Excerpted records:
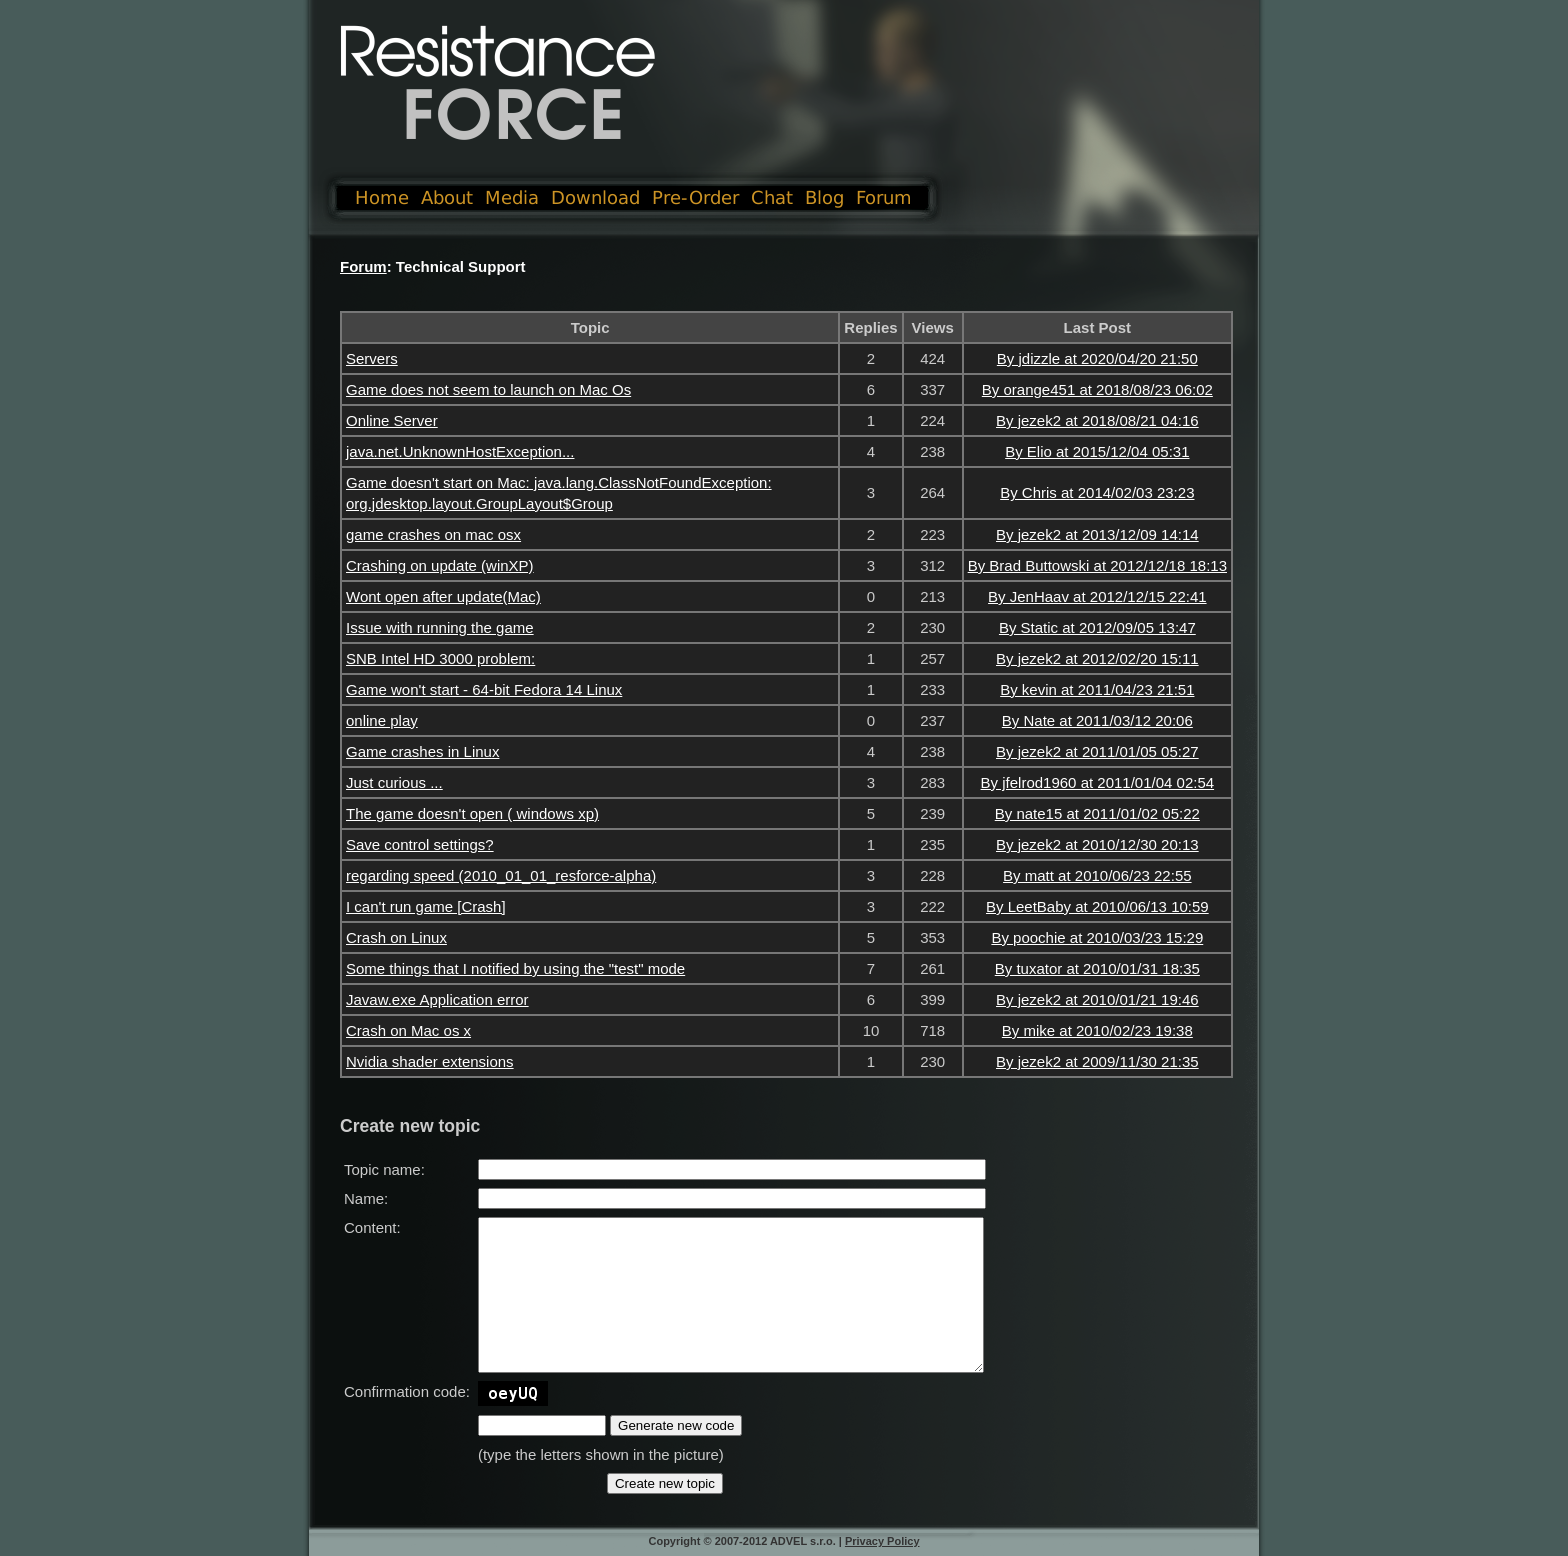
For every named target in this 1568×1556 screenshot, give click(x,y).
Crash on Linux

--

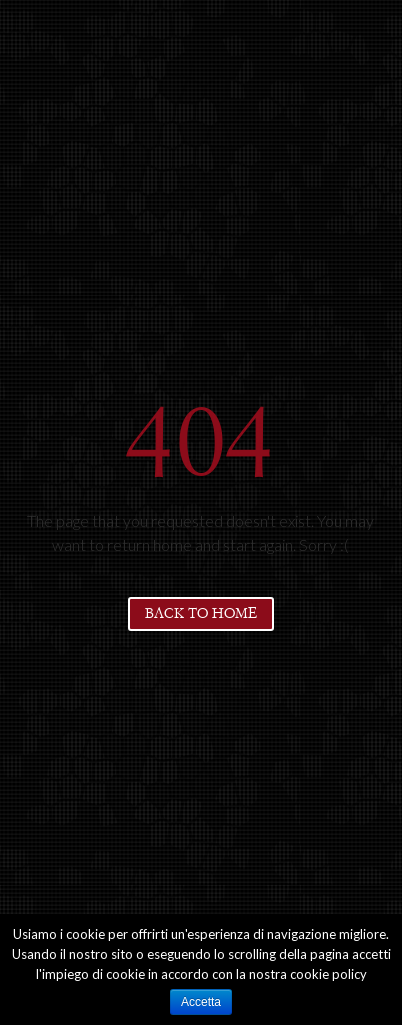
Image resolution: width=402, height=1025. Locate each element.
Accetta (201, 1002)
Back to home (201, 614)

==

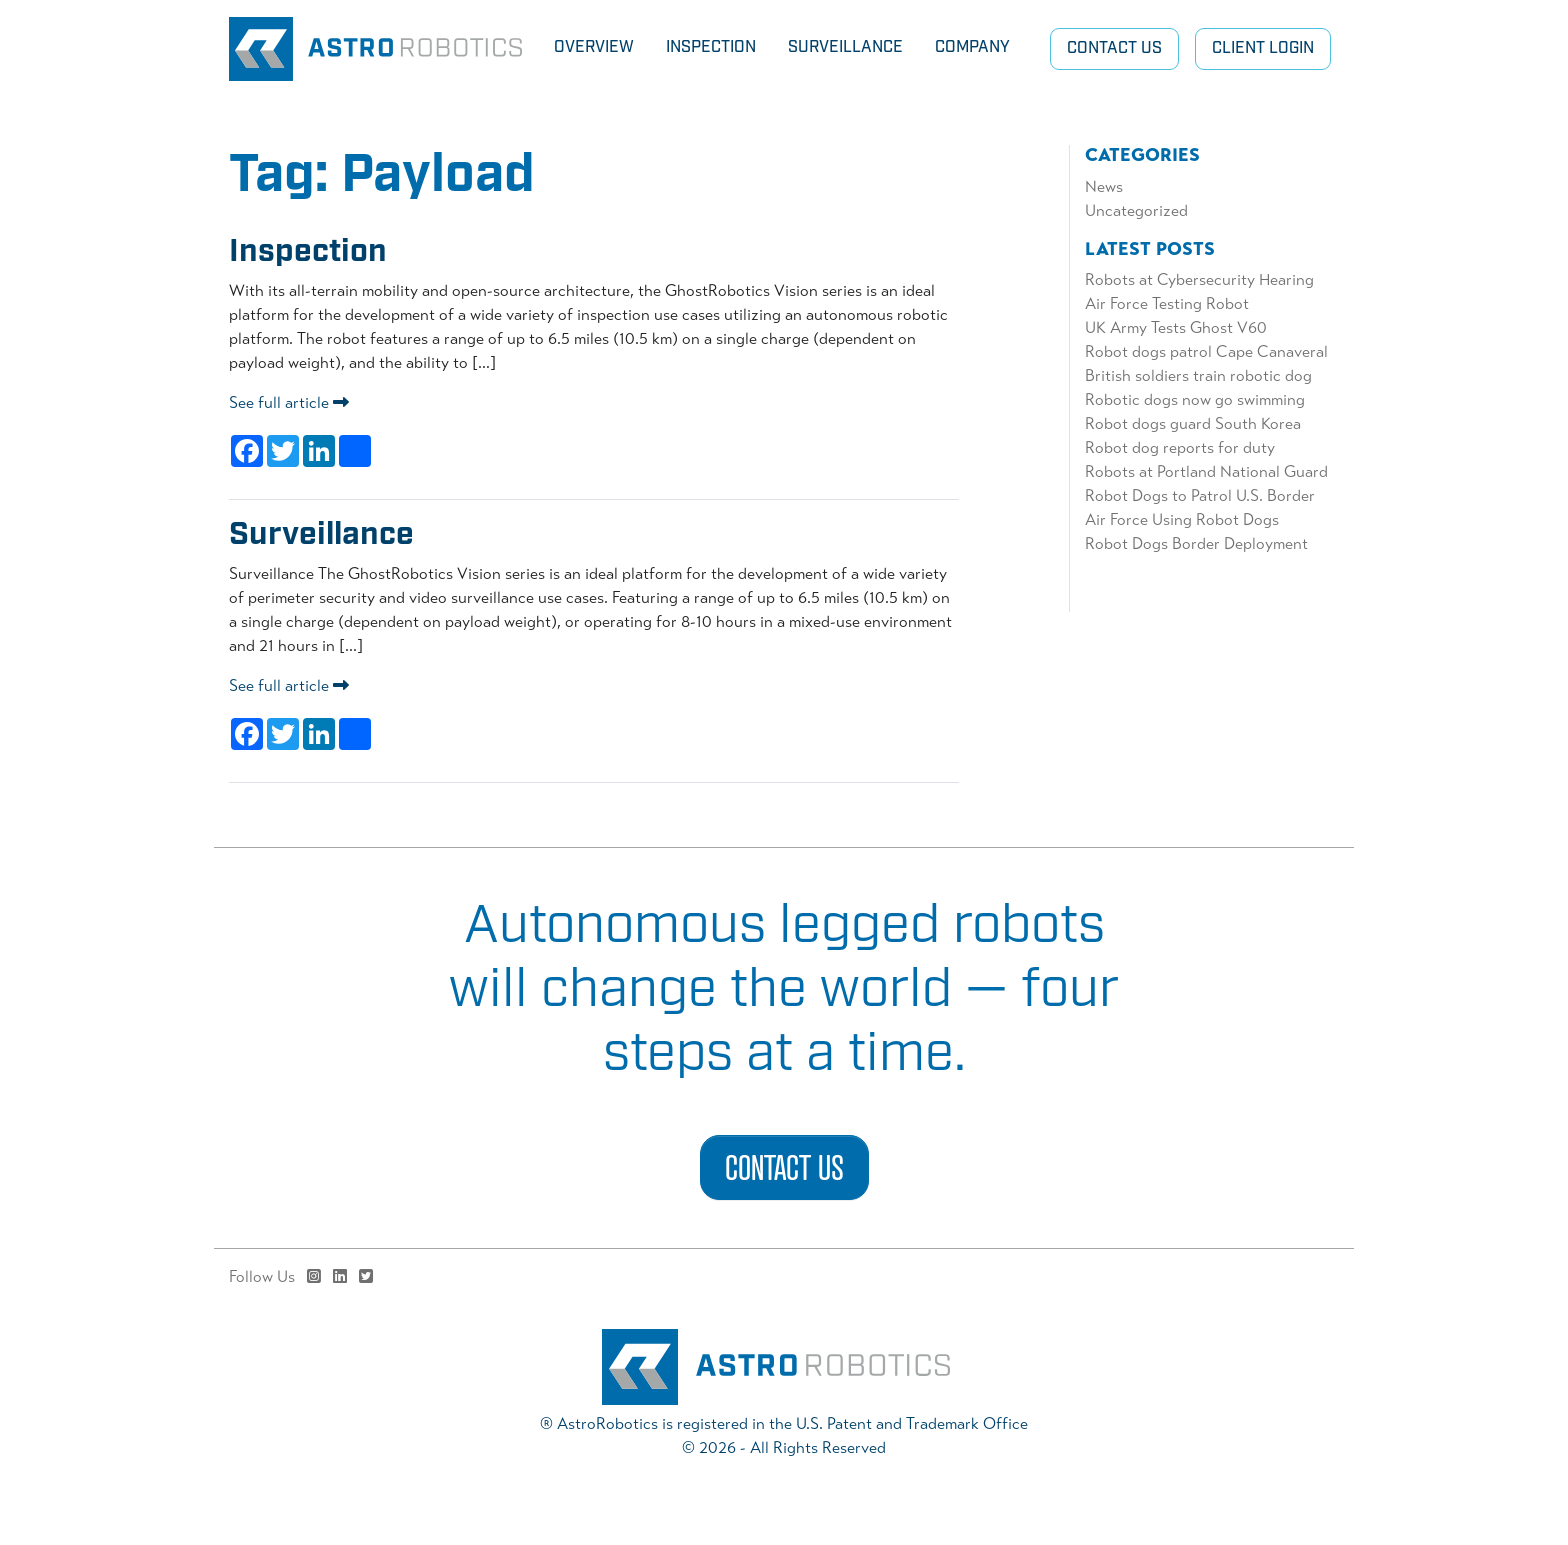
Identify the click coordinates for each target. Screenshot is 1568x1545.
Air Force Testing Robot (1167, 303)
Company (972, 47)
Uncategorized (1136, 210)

What you are asked to do:
Please output the lines of the listing above that fall in the stretch from the one with "Identify the click" through the one with "Uncategorized (1136, 210)", exactly and only those.

Answer to this problem:
Identify the click coordinates for each target. Screenshot is 1568x1545.
Air Force Testing Robot (1167, 303)
Company (972, 47)
Uncategorized (1136, 210)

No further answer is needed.